こういった解ける問題を落とさないためにも、まずは間違えた問題を一つずつ分類していきましょう。
①勉強していない範囲だったから解けなかった。
②勉強した範囲なのに解き方やケアレスミスが原因で解けなかった。
③時間が足りずに解けなかった。
間違えた問題は主に上記の3つに分類でき、それぞれ対策方法が異なります。
①に関してはこれから勉強していく内容なので対策以前の話ですが、②だった場合は参考書を遡って復習する必要があり、③ならば解き方の戦略を組み立てていかなければなりません。
間違えた問題をただ復習するだけなく、どう間違えてしまったのかを考えることで、より効率的な復習をすることができるでしょう。
④アクションプランを決めよう
模試の結果に一喜一憂していてもあまり意味がありません。
結果を受け今日から何を勉強するのかが最も重要なので、間違えてしまった問題の分析が一通り終わったら、次にやるべき勉強は何なのか考えてみましょう。
模試の復習を徹底的にしたところで、それはその模試で点数を取るための勉強にしかなりません。

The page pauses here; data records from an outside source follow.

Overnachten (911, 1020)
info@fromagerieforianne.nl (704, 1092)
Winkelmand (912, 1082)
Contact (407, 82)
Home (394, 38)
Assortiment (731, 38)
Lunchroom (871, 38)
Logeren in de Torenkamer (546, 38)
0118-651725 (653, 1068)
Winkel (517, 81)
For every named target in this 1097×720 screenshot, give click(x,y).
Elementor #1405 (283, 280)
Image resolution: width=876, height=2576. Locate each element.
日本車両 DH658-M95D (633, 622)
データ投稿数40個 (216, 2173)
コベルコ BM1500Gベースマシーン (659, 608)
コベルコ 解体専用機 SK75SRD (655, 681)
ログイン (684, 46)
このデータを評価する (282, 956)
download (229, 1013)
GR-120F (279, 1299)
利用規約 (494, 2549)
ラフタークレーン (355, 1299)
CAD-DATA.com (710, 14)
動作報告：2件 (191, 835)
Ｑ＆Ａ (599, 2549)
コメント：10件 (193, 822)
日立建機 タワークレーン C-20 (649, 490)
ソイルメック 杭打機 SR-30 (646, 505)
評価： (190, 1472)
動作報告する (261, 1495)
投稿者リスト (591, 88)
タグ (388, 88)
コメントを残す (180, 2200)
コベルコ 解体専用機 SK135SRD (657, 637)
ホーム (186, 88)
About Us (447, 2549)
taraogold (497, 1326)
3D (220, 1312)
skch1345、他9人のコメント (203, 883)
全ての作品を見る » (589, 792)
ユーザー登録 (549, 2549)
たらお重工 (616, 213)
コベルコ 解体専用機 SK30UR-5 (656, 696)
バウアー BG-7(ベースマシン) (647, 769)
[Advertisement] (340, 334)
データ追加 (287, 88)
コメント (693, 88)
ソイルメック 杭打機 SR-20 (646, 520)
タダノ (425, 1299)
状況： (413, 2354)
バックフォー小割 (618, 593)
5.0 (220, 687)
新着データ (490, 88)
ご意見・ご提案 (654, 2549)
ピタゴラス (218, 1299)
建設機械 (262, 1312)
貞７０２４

問題集のように問題を解くための復習をするのではなく、これまでの勉強の成果を模試でアウトプットして、良い部分も悪い部分も気付くことが大切です。
気付いたうえで、次の行動に繋げていきましょう。
⑤次の模試を見通そう
受験生のみなさんは、入試本番までに複数回の模試を受けることになると思います。
闇雲に模試を受けていくだけでなく、次の模試までの目標をしっかりと設定しておきましょう。
目標を設定した上で、その目標を達成するためにどのようにどれくらい勉強をするべきなのか計画を立てることが、模試の結果を存分に活かすことに繋がります。
模試との向き合い方とは?|まとめ
今回は、受験生の模試との向き合い方についていくつかのポイントを紹介してきましたが、これまでの自身の模試に対する認識、向き合い方と比べていかがだったでしょうか?
現時点での自分の立ち位置や、ほかの受験生との比較ができることなど、模試にはいくつものメリットがあります。
しかし、模試の結果が直接的に志望校の合否に関わるという事ではなく、また、模試をただたくさん受ければよいというわけではありません。
模試の結果を今後の勉強にどう活かしていくかがとても重要なので、模試を受けて終わりにはせず結果をしっかりと分析して次の勉強計画を立てていきましょう。